PROVIDED MATERIAL:
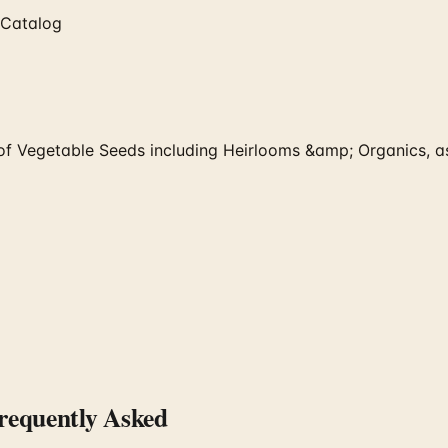
 Catalog
f Vegetable Seeds including Heirlooms &amp; Organics, as
equently Asked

ACTION ITEM: Transcribe the line that contains "f Vegetable Seeds" exactly, then each line after it through the end of the material. Nothing else belongs in the output.

ANSWER:
f Vegetable Seeds including Heirlooms &amp; Organics, as
equently Asked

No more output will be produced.